Stardate
20020716.1838 (On Screen): It's been a great day for American Unilateralism.
Early on, France "warned" the US not to attempt to try Zacarias Moussaoui (a French citizen) on any capital charge. Today, a Grand Jury issued new indictments which alleged "aggravating circumstances", which are required for the prosecutors to try for the death penalty. (The Germans "warned" against it, too.)
The Russian Defense Minister said that Russia would oppose any military action against Iraq. (Iraq owes Russia billions of dollars for arms provided on credit, money that Russia would love to collect some day.) The Archbishop of Wales (widely believed to be on the inside track to become the next Archbishop of Canterbury) says that plans to attack Iraq are immoral. Exiled Iraqi army officers asked (begged, more like) the US to find some way short of full attack to topple Saddam.

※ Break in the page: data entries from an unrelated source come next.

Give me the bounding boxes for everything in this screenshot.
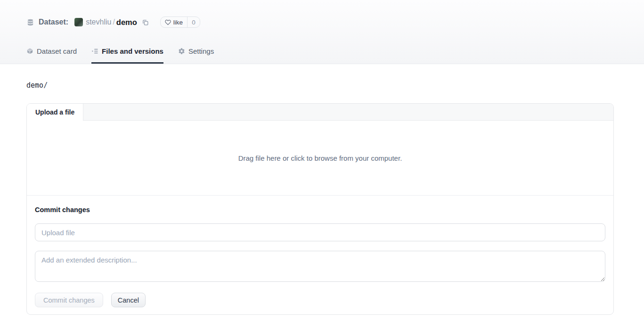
- entity-type-label: Dataset:: [39, 18, 68, 26]
- cancel-button[interactable]: Cancel: [111, 293, 146, 307]
- commit-section: Commit changes Commit changes Cancel: [27, 196, 613, 314]
- commit-actions: Commit changes Cancel: [35, 293, 605, 307]
- breadcrumb-folder-link[interactable]: demo: [26, 81, 43, 90]
- like-label: like: [173, 19, 183, 26]
- cube-icon: [26, 48, 33, 55]
- tab-files-and-versions[interactable]: Files and versions: [91, 47, 163, 64]
- breadcrumb: demo/: [0, 64, 644, 90]
- author-avatar[interactable]: [74, 18, 83, 26]
- repo-nav-tabs: Dataset card Files and versions Settings: [0, 47, 644, 64]
- copy-repo-name-icon[interactable]: [141, 18, 150, 27]
- tab-settings-label: Settings: [188, 47, 214, 55]
- versions-list-icon: [91, 48, 98, 55]
- like-button[interactable]: like: [161, 17, 187, 27]
- tab-dataset-card[interactable]: Dataset card: [26, 47, 77, 64]
- repo-title-row: Dataset: stevhliu / demo like 0: [0, 16, 644, 28]
- tab-upload-a-file[interactable]: Upload a file: [27, 104, 83, 121]
- page-header: Dataset: stevhliu / demo like 0: [0, 0, 644, 64]
- commit-changes-button[interactable]: Commit changes: [35, 293, 103, 307]
- tab-files-and-versions-label: Files and versions: [102, 47, 163, 55]
- heart-icon: [165, 19, 171, 25]
- database-icon: [26, 18, 34, 26]
- author-link[interactable]: stevhliu: [86, 18, 111, 26]
- tab-dataset-card-label: Dataset card: [37, 47, 77, 55]
- commit-heading: Commit changes: [35, 206, 605, 214]
- main-content: demo/ Upload a file Drag file here or cl…: [0, 64, 644, 315]
- gear-icon: [178, 48, 185, 55]
- like-count[interactable]: 0: [187, 17, 200, 27]
- path-separator: /: [113, 18, 114, 26]
- commit-summary-input[interactable]: [35, 223, 605, 241]
- upload-card: Upload a file Drag file here or click to…: [26, 103, 614, 315]
- dropzone-hint-text: Drag file here or click to browse from y…: [238, 154, 402, 162]
- breadcrumb-separator: /: [43, 81, 48, 90]
- tab-settings[interactable]: Settings: [178, 47, 214, 64]
- file-dropzone[interactable]: Drag file here or click to browse from y…: [27, 121, 613, 196]
- upload-card-tabbar: Upload a file: [27, 104, 613, 121]
- commit-description-textarea[interactable]: [35, 251, 605, 282]
- like-widget: like 0: [160, 16, 200, 28]
- repo-name-link[interactable]: demo: [116, 18, 137, 27]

But Tony Blair, who seems to be better than anyone else on the other side of the pond at reading the writing on the wall, says that military action may be unavoidable. In the mean time, there's good reason to believe that American plans and preparations for operations against Iraq are continuing apace.
Our good friends in Europe still insist that everyone has to deal with Arafat. But there's no sign of the new Bush policy regarding him weakening, and his most recent letter to the US demanding that the US press Israel for concessions was not answered. The Europeans can talk to Arafat all they want, but everyone knows that without American support, any proposal for the region is dead on arrival. This report says that "the US failed to sway" the EU and Arabs against Arafat, but the reality is that what they think doesn't matter. What's critical is that they didn't sway us.
So the US continues to blaze its own trail, and this is good.
I don't think that unilateralism is good as an end in itself. Equally, I don't think that multilateralism is good as an end in itself (though some in Europe seem to). What I think is important is enlightened self interest. But even more important is that it is important for leaders in many places to stop thinking of the US as their servant, or vassal, or their god-child to give patronizing advice to. As strange as it may seem, too many heads of state in the world think of themselves as talking down to American leaders even in the face of the clear fact that we're the most powerful nation there is economically and militarily. (They somehow cherish the idea that they are in some way our superiors in wisdom and experience and sophistication and blah-blah-blah. We're powerful but stupid; we need the guidance of our elders.)
Russia's Defense Minister, Sergei Ivanov, said:
Russia will oppose any unilateral military action undertaken against Iraq without the approval of the United Nations Security Council.
Archbishop Williams said:
It is our considered view that an attack on Iraq would be both immoral and illegal and that eradicating the dangers posed by malevolent dictators and terrorists can be achieved only by tackling the root causes of the disputes.
Whether they are correct about this specific issue, they are wrong about a more fundamental one. They, and everyone else whose nose has been getting pushed in by the Bush administration's unilateralism, have somehow gotten it into their heads that we Americans are not permitted to ever do anything without asking our parents for permission. (It's never really been obvious where that idea came from. Perhaps it's just habit, or maybe it's arrogance.)
The reason I'm cheering for unilateralism is that it's time for the world to start asking us what we want to do, instead of peremptorily telling us what they want us to do. The right way to respond to rude suggestions is to ignore them, and the right way to deal with busybodies is to make it clear that you don't care what they think.
I could tell Archbishop Williams that I think he should shave off his beard and dye his hair purple, but I have no right to insist on it, and if I actually told him that to his face he'd think I was impudent. And he'd be right. But it hasn't yet sunk in around the world that their attempts to tell us what to do are equally impudent.
It's time for the world's leaders to stop lecturing us, as if we were misbehaving children.